I am honored to announce that I have taken on the role as board chair of Callisto, the Skoll Award winning nonprofit. Part of this news is sharing my reflections as Callisto starts a new year. Of course, that will include why Callisto is such a crucial and innovative social enterprise, and why I and my fellow board members are committed to helping Callisto succeed!
Scarce Innovation in the Sexual Assault Field
First, Callisto is a rare example of something truly new in supporting survivors of sexual assault. Our society and institutions do a shamefully poor job of this. Many campus rape survivors choose not to report, because those that do often note that their experience with the police and campus administrators was worse than the assault. The dismal statistic is that 90% of campus assaults are committed by serial perpetrators.
Callisto upends the power imbalance which leads to impunity for so many perpetrators of sexual assault. It provides a way for survivors to create a secure record of their assault. Beyond that, it allows survivors to enter into a matching system where the perpetrator’s email address, social media ids, and/or phone numbers are used to match and are securely encrypted. The magic of the matching system is that when another survivor enters information about the same perpetrator, the two (or three or more) survivors are connected with legal options counselors. The survivors continue to be in the driver’s seat on whether to take action, or not.
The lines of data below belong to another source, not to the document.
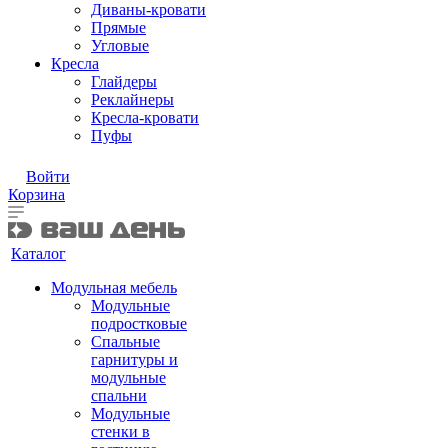
Диваны-кровати
Прямые
Угловые
Кресла
Глайдеры
Реклайнеры
Кресла-кровати
Пуфы
Войти
Корзина
Каталог
Модульная мебель
Модульные
подростковые
Спальные
гарнитуры и
модульные
спальни
Модульные
стенки в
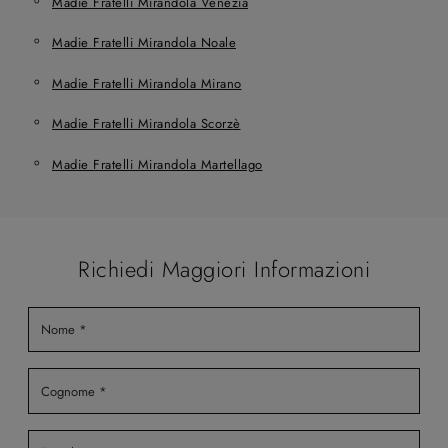
Madie Fratelli Mirandola Venezia
Madie Fratelli Mirandola Noale
Madie Fratelli Mirandola Mirano
Madie Fratelli Mirandola Scorzè
Madie Fratelli Mirandola Martellago
Richiedi Maggiori Informazioni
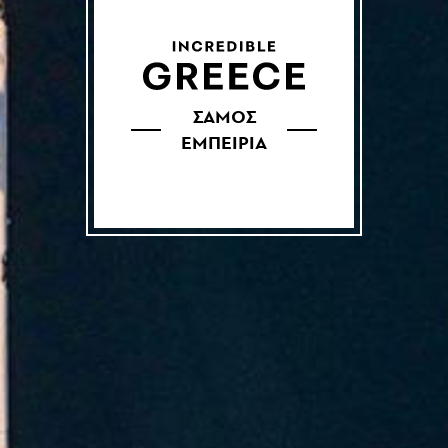
ΣΑΜΟΣ
ΕΜΠΕΙΡΙΑ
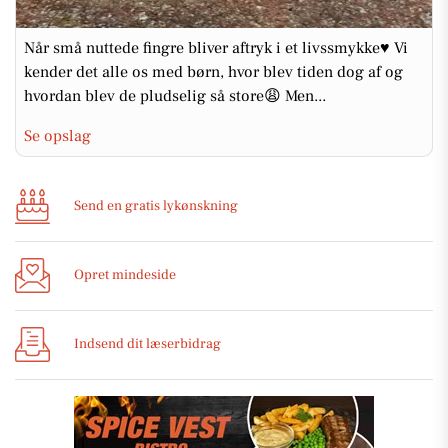
Når små nuttede fingre bliver aftryk i et livssmykke♥️ Vi
kender det alle os med børn, hvor blev tiden dog af og
hvordan blev de pludselig så store😩 Men...
Se opslag
Send en gratis lykønskning
Opret mindeside
Indsend dit læserbidrag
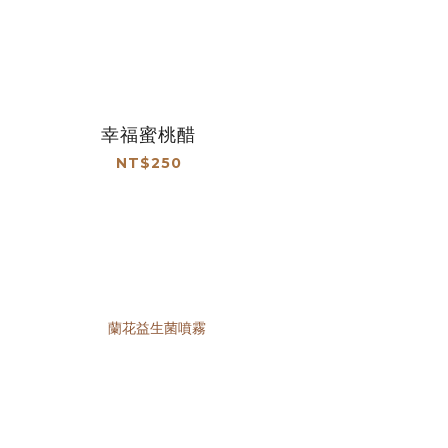
幸福蜜桃醋
NT$250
If they choose, they can go to law enforcement with a more powerful case, strengthened by multiple independent voices accusing a serial perpetrator of these crimes. Many survivors who wouldn’t go to the police about their own experience will go through that process to help prevent more people from being assaulted in the future when they learn they are a victim of a serial perpetrator.
Callisto launched a new, more survivor-centric version of its platform just in the last eighteen months, and it’s working! Callisto has made matches on campuses, across campuses, and has an approximately 15% match rate on all the entries that have come in to date. And, that’s only on forty campuses so far!
Callisto needs to exist and reach all college campuses in the U.S., and then expand into other fields where sexual assault is rampant like Hollywood. The world needs it. And survivors need it.
The Crucial Role of Technology for Nonprofits
Callisto does not think of itself as a tech company. It’s a nonprofit dedicated to bringing trauma-informed services, and enabling great agency for survivors. But, it underlines how important technology, and nonprofits, are to addressing society’s big problems. Under the hood at Callisto is some terrific technology, developed by tech people and advised by crypto experts. The programmatic innovation is unlocked by having this innovative matching technology actually work.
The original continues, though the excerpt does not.